Self-organising principles of tissue formation
The human body consists of around 30 trillion cells. These cells self-organise into different types of tissues, all of which display striking architectures, including compartmentalisation into proliferative zones and regions with specialised cells. Tissue formation is regulated by a plethora of factors, including cellular shape and polarisation, cell-cell interactions, signalling events and microenvironments.
Frequently, tissue self-organisation is derailed during regeneration or cancer development, and the aim of many therapies is to restore normal tissue homeostasis by reversing cellular dysfunction or eliminating diseased cells. Understanding the principles of self-organisation in tissues is thus crucial for many areas of biomedicine.
To understand and control tissue formation, self-renewal and function, we need to know, for example, how cell division and its orientation affect cell fate, differentiation trajectories and tissue morphogenesis.
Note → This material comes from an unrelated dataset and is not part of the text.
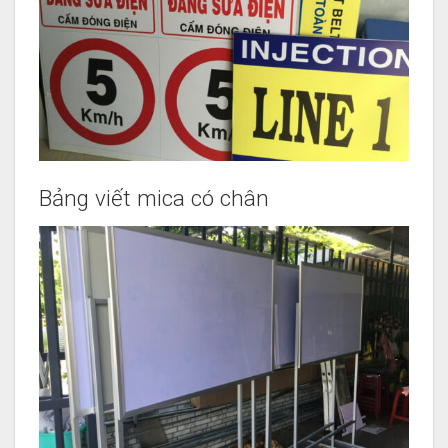
Bảng viết mica có chân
We need to get insight into how specific alterations in cell architecture, such as cytoskeletal re-organisation or organelle positioning and dynamics contribute to cell differentiation, how robust these processes are and whether and how they can be steered. We also need to understand the interplay between cellular and subcellular events on different scales: for example, whether organelle positioning during or after cell division impacts cell fate.
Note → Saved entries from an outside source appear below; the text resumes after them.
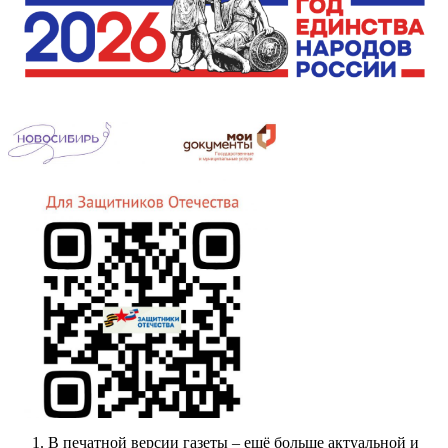
В печатной версии газеты – ещё больше актуальной и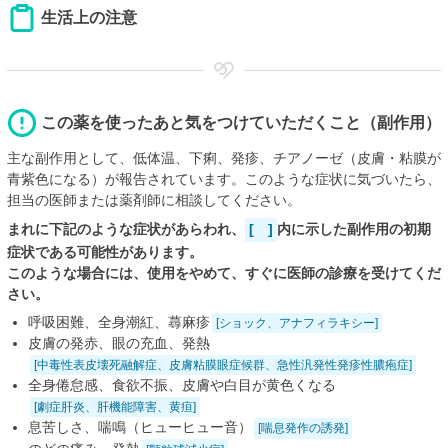
生活上の注意
この薬を使ったあと気をつけていただくこと（副作用）
主な副作用として、低体温、下痢、発疹、チアノーゼ（皮膚・粘膜が
青紫色になる）が報告されています。このような症状に気づいたら、
担当の医師または薬剤師に相談してください。
まれに下記のような症状があらわれ、
[ ]
内に示した副作用の初期
症状である可能性があります。
このような場合には、使用をやめて、すぐに医師の診療を受けてくだ
さい。
呼吸困難、全身潮紅、蕁麻疹
[ショック、アナフィラキシー]
皮膚の発赤、眼の充血、発熱
[中毒性表皮壊死融解症、皮膚粘膜眼症候群、急性汎発性発疹性膿疱症]
全身倦怠感、食欲不振、皮膚や白目が黄色くなる
[劇症肝炎、肝機能障害、黄疸]
息苦しさ、喘鳴（ヒューヒュー音）
[喘息発作の誘発]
Microscopy-based cell biological analysis of living tissues is the only way to address such questions.
Tissue perturbation, pathological transformation and repair
Tissues have a strong ability to regenerate when perturbed by mechanical, chemical, infectious or other assaults. For example, damaged epithelia can rapidly mount autonomous regenerative responses, resulting in cell de-differentiation, increased proliferative activity and cell migration, thus allowing restoration of tissue integrity. However, when deregulated, regenerative signals can also trigger disease, such as cancer and inflammation. So far, tissue alterations during repair as well as cancer initiation and progression have been mostly documented at the histological and transcriptional level.
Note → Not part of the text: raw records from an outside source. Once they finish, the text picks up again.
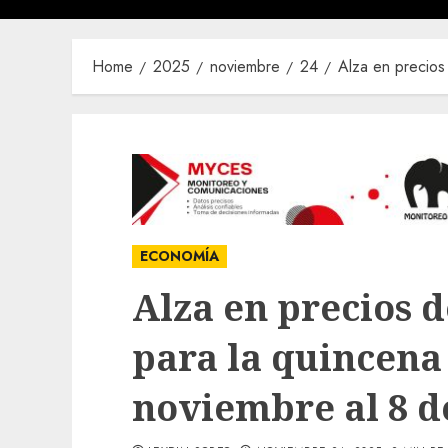
Home
2025
noviembre
24
Alza en precios
ECONOMÍA
Alza en precios 
para la quincena 
noviembre al 8 d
Understanding tissue development by combining cell biological studies of organoids and tissues in vivo
Organoids provide in vivo-like tissue-mimetic systems to explore central cell biology aspects of self-organising 3D tissues. Organoids are derived from adult mouse or human stem cells and mimic the stem cell niche , which self-organises into organ-like 3D structures that resemble the overall architecture and cellular composition/positioning of the tissue of origin. Organoids have been derived from many epithelia, including intestine, breast and airway, including samples from patients, and have been successfully applied to identify mechanisms of tissue formation and disease [2-4]. Importantly, organoids offer a unique opportunity for high-resolution imaging at different scales (tissue to cell to molecule). Their amenability to live cell microscopy, genetic and pharmacological manipulation renders them excellently suited for uncovering the integration of molecular and cellular function and malfunction in tissue development and disease. However, since organoids are cultured tissues that lack the complex environmental factors present within an organism, they need to be carefully validated by detailed comparisons to tissues in vivo.
- Sato T et al., 2009. Single Lgr5 stem cells build crypt-villus structures in vitro without a mesenchymal niche. Nature, 459: 262-5.
- Florian S et al., 2019. A human organoid system that self-organizes to recapitulate growth and differentiation of a benign mammary tumor. Proc Natl Acad Sci U S A, 116: 11444-11453.
- Jamieson PR et al., 2017. Derivation of a robust mouse mammary organoid system for studying tissue dynamics. Development, 144: 1065-1071. 11.
- Simian M et al., 2001. The interplay of matrix metalloproteinases, morphogens and growth factors is necessary for branching of mammary epithelial cells.Development, 128: 3117-31.